- Born: 1747 Ireland
- Died: 10 March 1827 (aged 79–80) Henrietta Street, Bath
- Occupation: actress
- Known for: George Canning ​ ​(m. 1768; died 1771)​ Richard Hunn ​(m. 1783)​
- Children: 13, including George Canning

= Mary Ann Costello =

Irish actress (1747–1827)

Mary Ann Costello (1747 – 10 March 1827) was an Irish actress. Her son was the British prime minister George Canning.

==Life==
Mary Ann Costello was born in Ireland in 1747. Her father was a Connacht squire, Jordan Costello. She appears to have been orphaned at a young age, and was raised in London by her maternal grandfather Col. Guydickens. She was lauded for her beauty, marrying George Canning in 1768 as a love match. Early 1769 Costello gave birth to a daughter, Letitia, who died a few months later. On 22 April 1770, she had the couple's second child, George Canning. By 1771, Costello was widowed and was pregnant again, with no financial support. Her third child, a son Thomas, also died in infancy. To support her young son she became an actress, debuting in Jane Shore at Theatre Royal, Drury Lane, in November 1773. It was not a success, and Costello had to instead work in more provincial theatre in the west and north of England. She then began a six-year relationship with Samuel Reddish, having five children with him, including two sets of twins. She referred to herself as Mrs Reddish, but there is no evidence of their marriage. Her eldest son, George, was removed from her care and went to live with his uncle Stratford Canning. She did not see him for eight years.

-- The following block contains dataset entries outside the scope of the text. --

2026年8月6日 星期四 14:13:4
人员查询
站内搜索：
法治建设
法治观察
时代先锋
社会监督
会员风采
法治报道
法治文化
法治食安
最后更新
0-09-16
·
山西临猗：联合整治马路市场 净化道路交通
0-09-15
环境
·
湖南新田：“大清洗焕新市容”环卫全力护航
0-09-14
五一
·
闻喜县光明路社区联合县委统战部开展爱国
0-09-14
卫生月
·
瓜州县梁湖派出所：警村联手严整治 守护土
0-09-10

Costello married again in February 1783, to a silk mercer from Plymouth, Richard Hunn. The couple had five children, including another two sets of twins. Her acting career continued to attract ire, with a 12-year-old Canning being told she was unfit for respectable society. He continuously looked for ways to save his mother from poverty. In June 1791 he sent her 100 guineas, warning her that her acting could damage his future political career. Costello's marriage to Hunn ended in the 1790s, and she retired from acting. By this time Canning was an MP, and his half-brothers all clamoured for his help. Costello attempted to make money with an eye ointment, Collysium, but it was a failure. She also wrote a novel, The Offspring of Fancy.

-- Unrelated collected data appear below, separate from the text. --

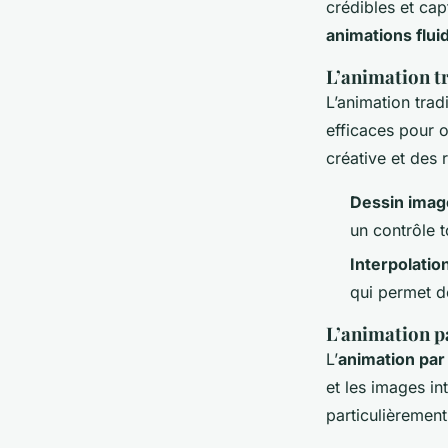
crédibles et ca
animations fluid
L’animation tr
L’animation trad
efficaces pour o
créative et des r
Dessin imag
un contrôle t
Interpolatio
qui permet de
L’animation p
L’
animation par 
et les images in
particulièrement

Costello was kept at a distance from Canning while his career developed. She received an annual pension of £500 in 1803, and was able to live in greater comfort for the rest of her life. She was finally able to meet Canning's wife and children in 1804, four years after the couple had married. During the height of his career in the 1820s, Costello's past was used against Canning, with claims that her career and private life rendered him unsuitable for high political office. The whig, Lord Grey, declared that being the son of an actress disqualified Canning from serving as the British prime minister. A few months before Canning became prime minister, Costello died at Henrietta Street, Bath, on 10 March 1827.